[Accessibility-testing] Meeting Debrief - Sept 10 2018

Jason McIntosh jmac at jmac.org
Tue Sep 11 15:34:17 EDT 2018


We spent most of the meeting discussing the opportunity to make use of the AbleGamers Player Panels program, per discussion earlier on this list. Our next steps involve definitive answering of these questions, posed by Mark:

- What type of player are you looking for?
- What would you like them to do?
- How long do they need to do it?
- What are you paying them?

Jason had already shared some preliminary answers to these, and we refined some during the meeting while preserving one for later discussion.

To wit: “What type of player are you looking for?” includes asking about accessibility requirements and AT setups. We agreed (based on prior discussion) that, given the nature of IF, we’d get the most mileage out of testers with visual and mobility impairments and their corresponding assistive technologies. (But of course we would welcome representation from other players as well.)

Regarding “What are you paying them?”, Mark said that AbleGamers tends to reward PP testers with $10 Amazon gift cards. This is right around the scale that I remember us talking about for IFTF-furnished awards, as well, so I was glad to hear that! I’ll start another email thread with an aim to answer this one definitively.

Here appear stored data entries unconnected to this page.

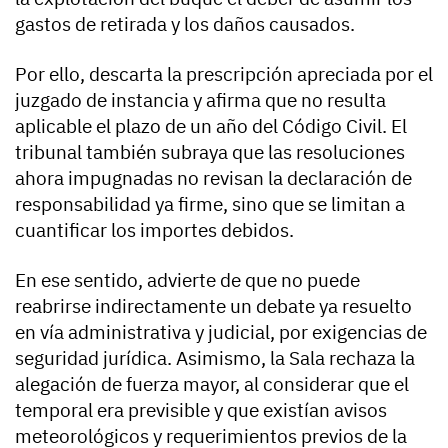
gastos de retirada y los daños causados.
Por ello, descarta la prescripción apreciada por el
juzgado de instancia y afirma que no resulta
aplicable el plazo de un año del Código Civil. El
tribunal también subraya que las resoluciones
ahora impugnadas no revisan la declaración de
responsabilidad ya firme, sino que se limitan a
cuantificar los importes debidos.
En ese sentido, advierte de que no puede
reabrirse indirectamente un debate ya resuelto
en vía administrativa y judicial, por exigencias de
seguridad jurídica. Asimismo, la Sala rechaza la
alegación de fuerza mayor, al considerar que el
temporal era previsible y que existían avisos
meteorológicos y requerimientos previos de la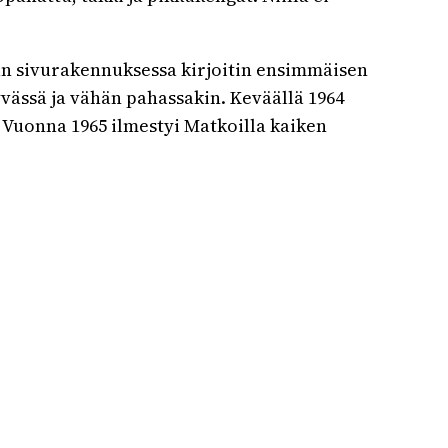
lun sivurakennuksessa kirjoitin ensimmäisen
hyvässä ja vähän pahassakin. Keväällä 1964
. Vuonna 1965 ilmestyi Matkoilla kaiken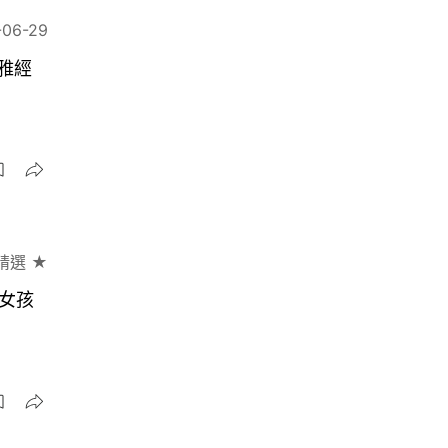
-06-29
雅經
精選 ★
緻女孩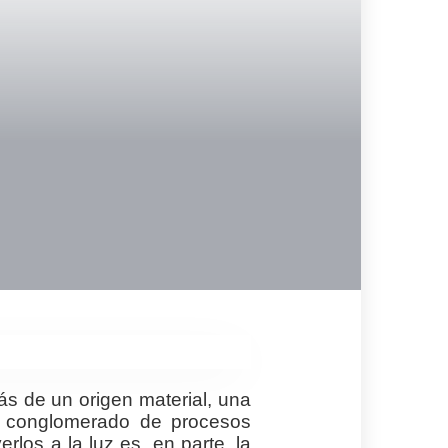
s de un origen material, una
un conglomerado de procesos
rlos a la luz es, en parte, la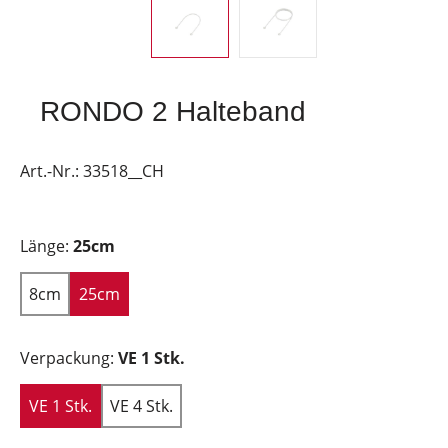
RONDO 2 Halteband
Art.-Nr.:
33518__CH
Länge:
25cm
8cm
25cm
Verpackung:
VE 1 Stk.
VE 1 Stk.
VE 4 Stk.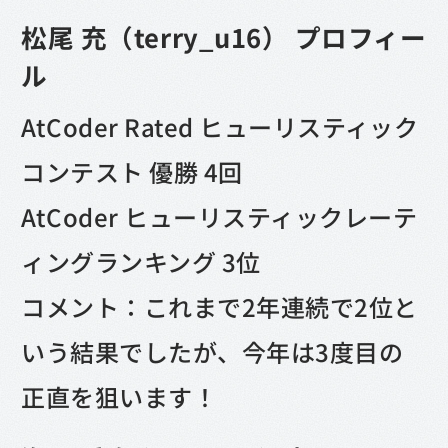
松尾 充（terry_u16） プロフィー
ル
AtCoder Rated ヒューリスティック
コンテスト 優勝 4回
AtCoder ヒューリスティックレーテ
ィングランキング 3位
コメント：これまで2年連続で2位と
いう結果でしたが、今年は3度目の
正直を狙います！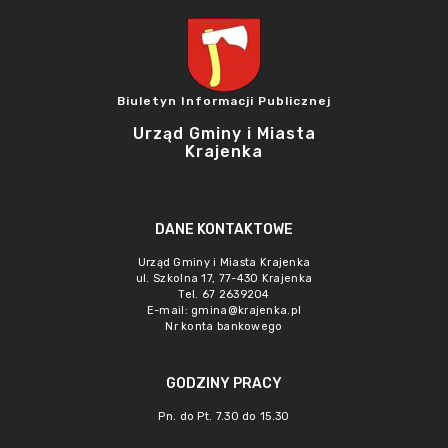
Biuletyn Informacji Publicznej
Urząd Gminy i Miasta
Krajenka
DANE KONTAKTOWE
Urząd Gminy i Miasta Krajenka
ul. Szkolna 17, 77-430 Krajenka
Tel. 67 2639204
E-mail:
gmina@krajenka.pl
Nr konta bankowego
GODZINY PRACY
Pn. do Pt. 7.30 do 15.30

Once AbleGamers has answers to the above questions, plus a short summary of our project and its goals, it will poll its approximately 420 Player Panel members to see who is interested. After a week or so, AbleGamers will then forward the contact information of the interested sub-group, and we take it from there. (At the end of the testing, both we and the testers provide some meta-feedback to AbleGamers about how well the experience went; that’ll e.g. give us a chance to politely point out no-shows, while allowing the testers to hold us to account as well.)

On the topic of surveys: Deborah feels that the ideal post-game survey should combine the open-ended questions of Zack’s draft with questions specific to the game. Open questions allow testers to describe their experience in ways that we wouldn’t have predicted, which is important — specific questions allow us to ask testers about game aspects that they might have otherwise overlooked entirely while playing. (And this is especially important in accessibility testing, where aspects of play might be literally unnoticeable to the player due to being inaccessible.)

So, the Night Below the Opera survey needs further refinement; Zack and Zarf should keep working on this, and I’d encourage sharing or even performing this work on the mailing list as much as seems appropriate. (We are especially waiting to hear further on Zarf on this topic, as the author of the game in question!)

We discussed the medium of the surveys themselves, and chose Google surveys as a default. They are *probably* accessible enough, and other IFTF programs (e.g. IFComp) have already made use of them without disaster or dismay. We should build a test survey using Google tools and test its accessibility as a preliminary step.

Next meeting is Monday, Sept 24 at 6 PM Eastern time. We should, by then, be prepared to submit a Player Panels proposal, if we haven’t done so already.